El vaginismo consiste en la reacción automática y muchas veces involuntaria del cuerpo ante el temor de alguno o todo tipo de penetración vaginal.
Este problema, además de encontrarlo en el momento de practicar sexo, podemos encontrarlo al usar tampones, la copa menstrual o exámenes ginecológicos.
El dolor sexual femenino tiene un impacto negativo significativo en la salud, la autoestima, las relaciones, la calidad de vida y la productividad laboral de la mujer.
Las causas que provocan vaginismo pueden ser: psicológicas traumáticas, sociales, anatómicas, infecciosas, hormonales, inflamatorias, neoplásicas y neurológicas.
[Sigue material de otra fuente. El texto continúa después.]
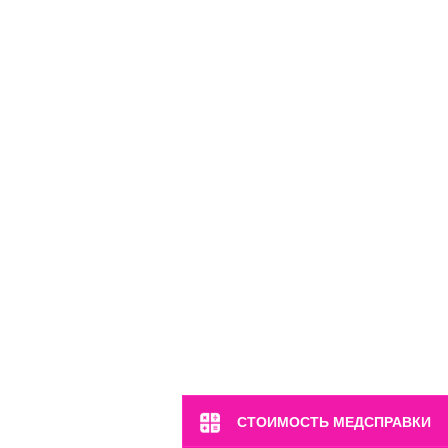
СТОИМОСТЬ МЕДСПРАВКИ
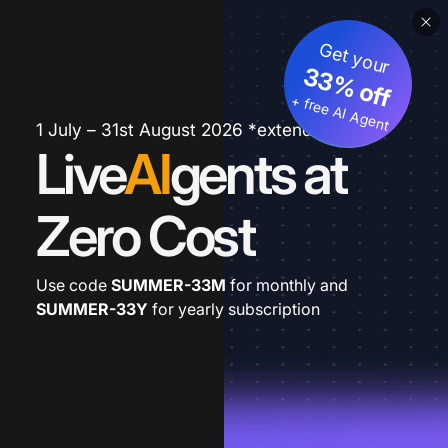
Get your
33% off
+ free AI Agent
1 July – 31st August 2026 *extended
Live
AI
gents at
Zero Cost
Use code
SUMMER-33M
for monthly and
SUMMER-33Y
for yearly subscription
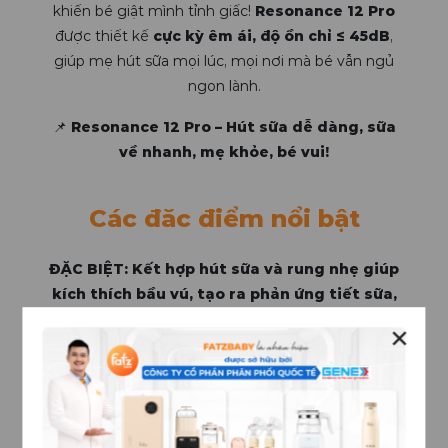
khiến bé giật mình tỉnh giấc!
Resonance 12 Pro
được thiết kế
cực kỳ êm ái, độ ồn chỉ ≤ 45dB
,
giúp mẹ hút sữa mọi lúc, mọi nơi mà bé vẫn ngủ
ngon lành.
📌
Resonance 12 Pro – Hút sữa dễ dàng, sữa
về nhanh, mẹ khỏe, bé vui!
Các đăc điểm nổi bật
ĐẶC BIỆT: Kết hợp hút sữa và rung nhẹ giúp
kích thích bầu vú, tạo ra phản ứng tiết sữa,
kích thích dòng sữa, giảm tắc tuyến vú.
✕
2-trong-1: Có thể hút đơn hoặc hút đôi phù hợp
với mọi nhu cầu của mẹ.
Sử dụng bình sữa PPSU (Polyphennysulfone) chất
lượng cao, siêu bền và an toàn cho bé.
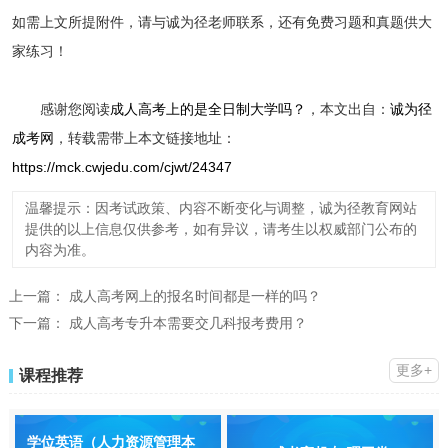
如需上文所提附件，请与诚为径老师联系，还有免费习题和真题供大
家练习！
感谢您阅读
成人高考上的是全日制大学吗？
，本文出自：
诚为径
成考网
，转载需带上本文链接地址：
https://mck.cwjedu.com/cjwt/24347
温馨提示：因考试政策、内容不断变化与调整，诚为径教育网站
提供的以上信息仅供参考，如有异议，请考生以权威部门公布的
内容为准。
上一篇：
成人高考网上的报名时间都是一样的吗？
下一篇：
成人高考专升本需要交几科报考费用？
更多+
课程推荐
学位英语（人力资源管理本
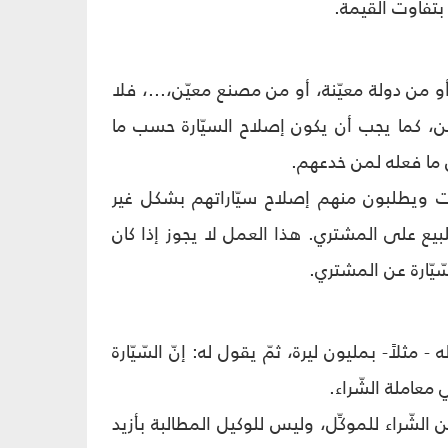
 بتفاوت القيمة.
أو من دولة معيّنة، أو من مصنع معيّن،...، فلا
ّنين، كما يجب أن يكون إصلاح السيّارة حسب ما
ن ما فعله لمن خدعهم.
رات ویطلبون منهم إصلاح سیّاراتهم بشکل غیر
لبيع علی المشتري. هذا العمل لا یجوز إذا کان
ّیّارة عن المشتري.
مثلاً‐ بملیون لیرة، ثمّ یقول له: إنّ السّیّارة
معاملة الشّراء.
 الشّراء للموکِّل، ولیس للوكيل المطالبة بأزید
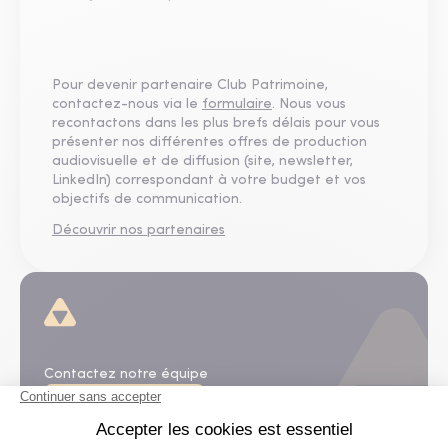
Pour devenir partenaire Club Patrimoine,
contactez-nous via le
formulaire
. Nous vous
recontactons dans les plus brefs délais pour vous
présenter nos différentes offres de production
audiovisuelle et de diffusion (site, newsletter,
LinkedIn) correspondant à votre budget et vos
objectifs de communication.
Découvrir nos partenaires
D'autres questions ?
Contactez notre équipe
Contactez nous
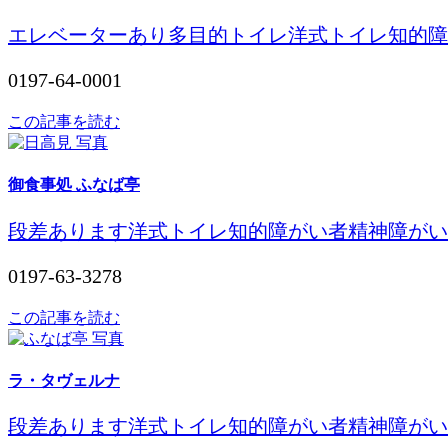
エレベーターあり
多目的トイレ
洋式トイレ
知的障
0197-64-0001
この記事を読む
御食事処 ふなば亭
段差あります
洋式トイレ
知的障がい者
精神障がい
0197-63-3278
この記事を読む
ラ・タヴェルナ
段差あります
洋式トイレ
知的障がい者
精神障がい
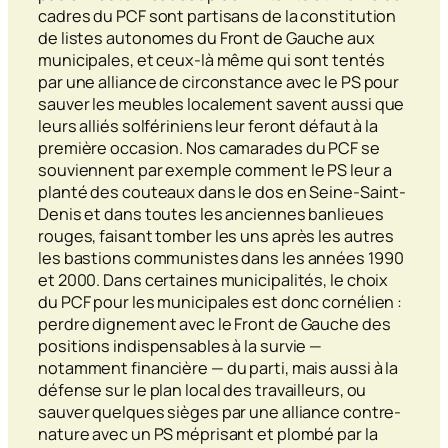
cadres du PCF sont partisans de la constitution
de listes autonomes du Front de Gauche aux
municipales, et ceux-là même qui sont tentés
par une alliance de circonstance avec le PS pour
sauver les meubles localement savent aussi que
leurs alliés solfériniens leur feront défaut à la
première occasion. Nos camarades du PCF se
souviennent par exemple comment le PS leur a
planté des couteaux dans le dos en Seine-Saint-
Denis et dans toutes les anciennes banlieues
rouges, faisant tomber les uns après les autres
les bastions communistes dans les années 1990
et 2000. Dans certaines municipalités, le choix
du PCF pour les municipales est donc cornélien :
perdre dignement avec le Front de Gauche des
positions indispensables à la survie —
notamment financière — du parti, mais aussi à la
défense sur le plan local des travailleurs, ou
sauver quelques sièges par une alliance contre-
nature avec un PS méprisant et plombé par la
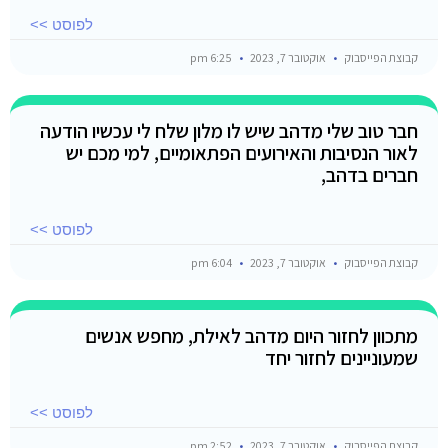
לפוסט >>
קבוצת הפייסבוק
אוקטובר 7, 2023
6:25 pm
חבר טוב שלי מדהב שיש לו מלון שלח לי עכשיו הודעה
לאור הנסיבות והאירועים הפתאומיים, למי מכם יש
חברים בדהב,
לפוסט >>
קבוצת הפייסבוק
אוקטובר 7, 2023
6:04 pm
מתכוון לחזור היום מדהב לאילת, מחפש אנשים
שמעוניינים לחזור יחד
לפוסט >>
קבוצת הפייסבוק
אוקטובר 7, 2023
2:52 pm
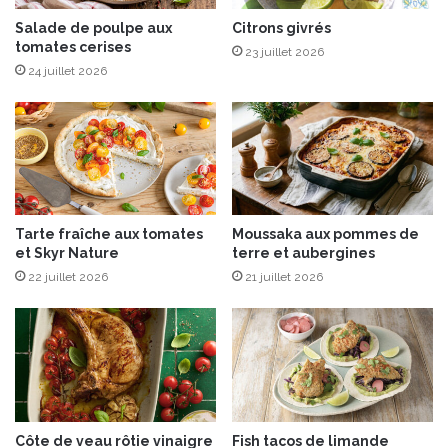
E
o
n
Salade de poulpe aux
Citrons givrés
e
tomates cerises
t
t
23 juillet 2026
r
t
24 juillet 2026
e
h
m
é
o
m
n
a
t
t
c
h
Tarte fraîche aux tomates
Moussaka aux pommes de
a
et Skyr Nature
terre et aubergines
22 juillet 2026
21 juillet 2026
Côte de veau rôtie vinaigre
Fish tacos de limande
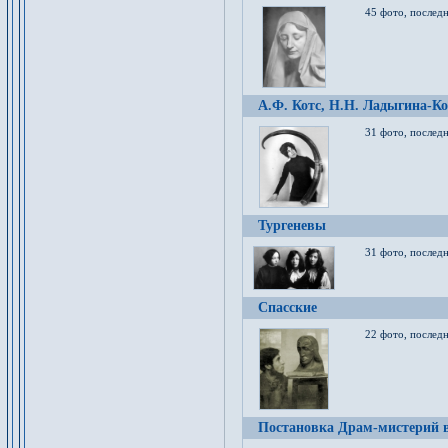
45 фото, послед
А.Ф. Котс, Н.Н. Ладыгина-Ко
31 фото, послед
Тургеневы
31 фото, последн
Спасские
22 фото, последн
Постановка Драм-мистерий в 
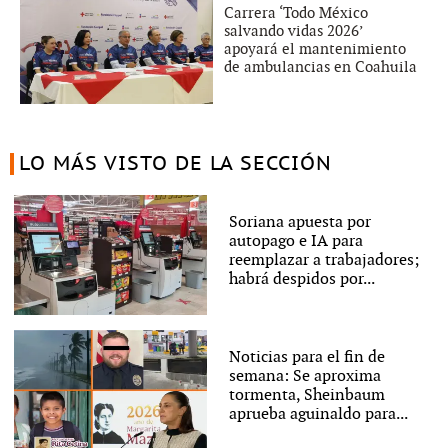
Carrera ‘Todo México
salvando vidas 2026’
apoyará el mantenimiento
de ambulancias en Coahuila
LO MÁS VISTO DE LA SECCIÓN
Soriana apuesta por
autopago e IA para
reemplazar a trabajadores;
habrá despidos por...
Noticias para el fin de
semana: Se aproxima
tormenta, Sheinbaum
aprueba aguinaldo para...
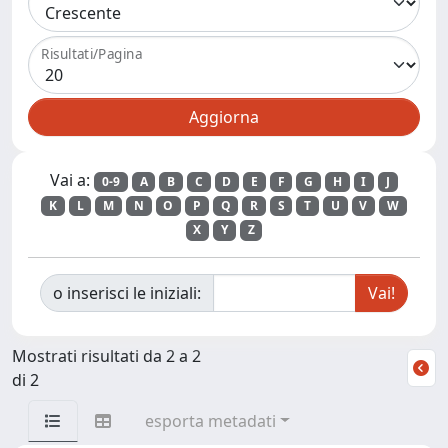
Risultati/Pagina
Vai a:
0-9
A
B
C
D
E
F
G
H
I
J
K
L
M
N
O
P
Q
R
S
T
U
V
W
X
Y
Z
o inserisci le iniziali:
Mostrati risultati da 2 a 2
di 2
esporta metadati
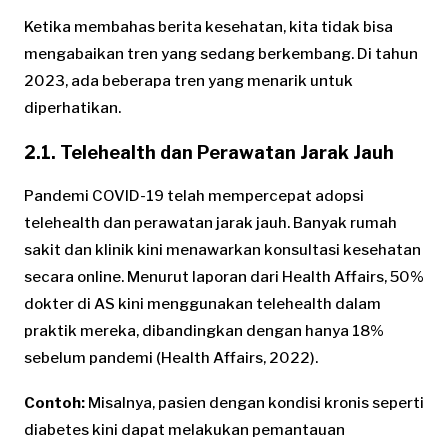
Ketika membahas berita kesehatan, kita tidak bisa
mengabaikan tren yang sedang berkembang. Di tahun
2023, ada beberapa tren yang menarik untuk
diperhatikan.
2.1. Telehealth dan Perawatan Jarak Jauh
Pandemi COVID-19 telah mempercepat adopsi
telehealth dan perawatan jarak jauh. Banyak rumah
sakit dan klinik kini menawarkan konsultasi kesehatan
secara online. Menurut laporan dari Health Affairs, 50%
dokter di AS kini menggunakan telehealth dalam
praktik mereka, dibandingkan dengan hanya 18%
sebelum pandemi (Health Affairs, 2022).
Contoh:
Misalnya, pasien dengan kondisi kronis seperti
diabetes kini dapat melakukan pemantauan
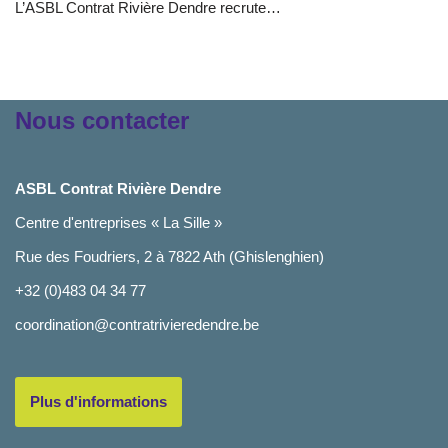
L’ASBL Contrat Rivière Dendre recrute…
Nous contacter
ASBL Contrat Rivière Dendre
Centre d'entreprises « La Sille »
Rue des Foudriers, 2 à 7822 Ath (Ghislenghien)
+32 (0)483 04 34 77
coordination@contratrivieredendre.be
Plus d'informations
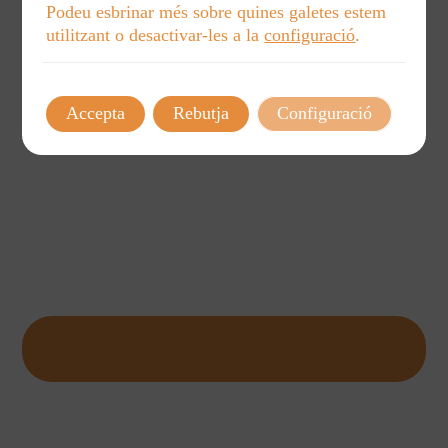
Podeu esbrinar més sobre quines galetes estem
utilitzant o desactivar-les a la
configuració
.
Accepta
Rebutja
Configuració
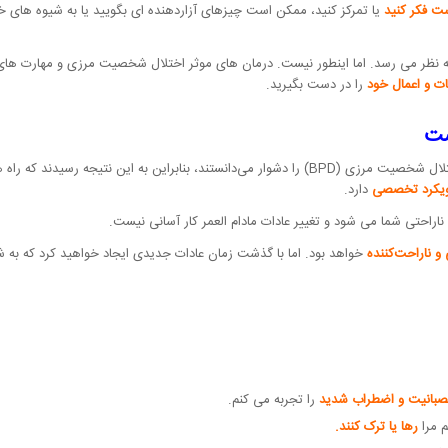
ت فکر کنید
یا تمرکز کنید، ممکن است چیزهای آزاردهنده ای بگویید یا به شیوه های خط
ه نظر می رسد. اما اینطور نیست. درمان های موثر اختلال شخصیت مرزی و مهارت های م
ات و اعمال خود
را در دست بگیرید.
ست
یکرد تخصصی
دارد.
ناراحتی شما می شود و تغییر عادات مادام العمر کار آسانی نیست.
و ناراحت‌کننده
خواهد بود. اما با گذشت زمان عادات جدیدی ایجاد خواهید کرد که به 
صبانیت و اضطراب شدید
را تجربه می کنم.
م مرا
رها یا ترک کنند.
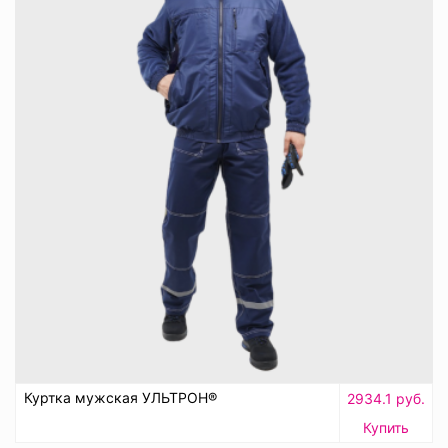
Куртка мужская УЛЬТРОН®
2934.1 руб.
Купить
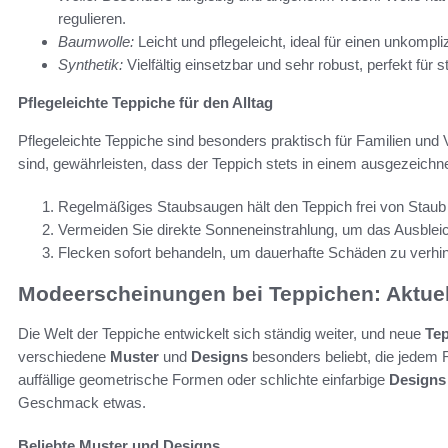
regulieren.
Baumwolle:
Leicht und pflegeleicht, ideal für einen unkompliz
Synthetik:
Vielfältig einsetzbar und sehr robust, perfekt für 
Pflegeleichte Teppiche für den Alltag
Pflegeleichte Teppiche sind besonders praktisch für Familien und Vi
sind, gewährleisten, dass der Teppich stets in einem ausgezeichnet
Regelmäßiges Staubsaugen hält den Teppich frei von Stau
Vermeiden Sie direkte Sonneneinstrahlung, um das Ausblei
Flecken sofort behandeln, um dauerhafte Schäden zu verhi
Modeerscheinungen bei Teppichen: Aktuel
Die Welt der Teppiche entwickelt sich ständig weiter, und neue
Tep
verschiedene
Muster
und
Designs
besonders beliebt, die jedem
auffällige geometrische Formen oder schlichte einfarbige
Designs
Geschmack etwas.
Beliebte Muster und Designs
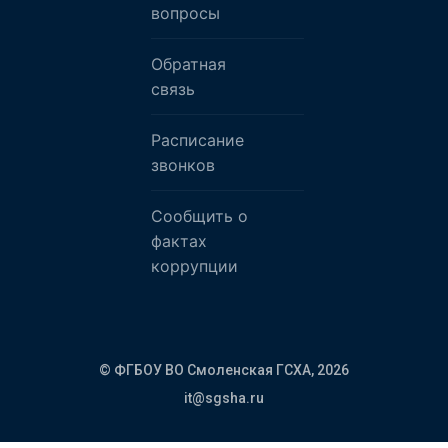
вопросы
Обратная
связь
Расписание
звонков
Сообщить о
фактах
коррупции
© ФГБОУ ВО Смоленская ГСХА,
2026
it@sgsha.ru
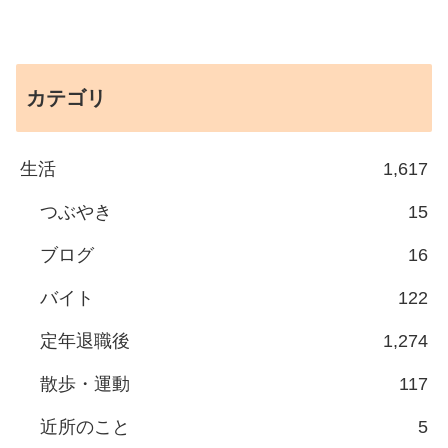
カテゴリ
生活
1,617
つぶやき
15
ブログ
16
バイト
122
定年退職後
1,274
散歩・運動
117
近所のこと
5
El tratamiento del VAGINISMO debe ser multidisciplinar e integrativo, trabajando mano a mano, ginecólogos expertos con sexólogos.
Entre los tratamientos ginecológicos destaca el uso de la toxina botulínica, conocida por su nombre comercial, Bótox. La toxina botulínica bloquea la liberación de la acetilcolina en la unión neuromuscular causando una parálisis fláccida temporal del músculo, durante unos 6 meses, lo que nos permite elaborar un programa personalizado para las pacientes con el objetivo de mantener relaciones con penetración sin dolor y satisfactorias.